From the sixties teeny-weeny mini skirt to the seventies super-sized flares, M&S has sailed through the fads, fashions and faux-pas for over a century, celebrating 130 years of trading this year. The international retailer first started as a small market stall in Leeds in 1884, before it switched homes to Manchester at the Warrington Street Market Hall in 1890. As the market stall business expanded, the company opened their first ever Penny Bazaar shop at 20 Cheetham Hill Road in 1894 where founder Michael Marks and his family lived.
This weekend, visitors will be invited to step back in time with a pop-up event that celebrates the trends of yesteryear and M&S’ rich heritage. Customers will be able to admire rare examples of vintage clothing including the 1950s New Look-style skirt and a 1970s flared suit from the M&S Archive collection, as well as try on an assortment of vintage garments from M&S’ handling collection. Photographs, catalogues and documents will help bring the M&S story to life and illustrate how Manchester influenced the rise of the retailer.
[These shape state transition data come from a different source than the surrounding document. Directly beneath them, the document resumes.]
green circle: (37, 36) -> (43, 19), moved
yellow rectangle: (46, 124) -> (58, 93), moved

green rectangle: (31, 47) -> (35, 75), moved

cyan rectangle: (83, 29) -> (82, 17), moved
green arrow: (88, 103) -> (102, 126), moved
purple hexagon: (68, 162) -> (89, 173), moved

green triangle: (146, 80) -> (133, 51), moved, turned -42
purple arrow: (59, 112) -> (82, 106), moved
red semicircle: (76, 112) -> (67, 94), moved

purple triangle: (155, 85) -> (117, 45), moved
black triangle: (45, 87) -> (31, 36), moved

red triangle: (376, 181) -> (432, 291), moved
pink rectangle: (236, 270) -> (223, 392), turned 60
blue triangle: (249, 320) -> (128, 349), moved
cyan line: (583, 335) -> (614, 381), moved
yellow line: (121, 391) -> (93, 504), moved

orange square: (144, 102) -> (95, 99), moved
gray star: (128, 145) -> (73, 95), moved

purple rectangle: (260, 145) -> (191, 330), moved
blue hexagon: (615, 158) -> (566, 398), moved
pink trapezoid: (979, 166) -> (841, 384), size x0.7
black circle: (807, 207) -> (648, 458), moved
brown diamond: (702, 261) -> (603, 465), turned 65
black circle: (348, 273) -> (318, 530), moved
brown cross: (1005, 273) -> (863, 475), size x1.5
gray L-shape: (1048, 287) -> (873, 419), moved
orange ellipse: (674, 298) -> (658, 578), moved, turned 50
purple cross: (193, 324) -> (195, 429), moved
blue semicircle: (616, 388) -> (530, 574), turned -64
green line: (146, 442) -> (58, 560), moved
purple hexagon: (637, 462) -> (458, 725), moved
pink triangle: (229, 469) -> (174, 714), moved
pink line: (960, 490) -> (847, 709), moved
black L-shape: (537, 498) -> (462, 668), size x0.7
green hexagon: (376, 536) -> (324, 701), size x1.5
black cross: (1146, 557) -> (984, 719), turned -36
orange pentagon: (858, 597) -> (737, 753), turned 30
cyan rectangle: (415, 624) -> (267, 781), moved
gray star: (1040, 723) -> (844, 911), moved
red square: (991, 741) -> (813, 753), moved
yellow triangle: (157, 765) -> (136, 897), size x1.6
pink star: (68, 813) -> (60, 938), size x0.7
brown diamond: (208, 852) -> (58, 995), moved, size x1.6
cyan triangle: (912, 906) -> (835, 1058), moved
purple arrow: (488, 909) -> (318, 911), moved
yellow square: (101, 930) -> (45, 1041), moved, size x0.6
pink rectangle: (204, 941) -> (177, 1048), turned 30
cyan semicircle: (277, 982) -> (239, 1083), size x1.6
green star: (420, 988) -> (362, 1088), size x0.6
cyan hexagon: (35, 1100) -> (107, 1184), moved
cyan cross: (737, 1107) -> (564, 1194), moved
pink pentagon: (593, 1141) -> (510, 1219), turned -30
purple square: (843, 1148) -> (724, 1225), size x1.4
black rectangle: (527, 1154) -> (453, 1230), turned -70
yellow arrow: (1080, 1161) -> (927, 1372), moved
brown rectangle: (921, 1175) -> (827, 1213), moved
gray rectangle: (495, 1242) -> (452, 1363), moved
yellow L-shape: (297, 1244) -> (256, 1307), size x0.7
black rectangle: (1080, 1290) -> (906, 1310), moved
Photographs, catalogues and documents will help bring the M&S story to life and illustrate how Manchester influenced the rise of the retailer.
M&S archivists will also be on hand to chat about all aspects of M&S’ history, from the very first Penny Bazaar market stall to the latest ranges, including popular styles of past decades.
Katharine Carter, M&S Archivist, said: “M&S has an amazing history in Manchester, going as far back as the 1880s, and everyone has their favourite M&S memory or product, so we are delighted to be bringing our pop-up Archive to the Trafford Centre on 17 June. The event is a wonderful and rare opportunity to explore the fascinating history of fashion at M&S and take a closer look at key trends from decades gone-by.”
Over a century of trading has made the retailer encounter more than just the questionable fashion fad. During WWII, the original Market Street store survived the city centre air raids and welcomed back enlisted employees, including Donald Gould Bradford, a highly decorated soldier whose impressive exploits included capturing 61 enemy ships, being sunk twice himself, and surviving alone at sea for nineteen days. In 1996, the second Market Street store was destroyed in the IRA Manchester bombing, a devastating truck bomb that injured over 200 people. Just four and a half months later, two temporary stores were officially opened by Sir Alex Ferguson in defiance of the terror attack.
The Trafford Centre pop-up archive event will take place from 10 am until 9 pm near M&S on the ground floor of the Trafford Centre and booking is not required. Pop-up goers are invited to share pictures from the event using the hashtag #MandSHeritage.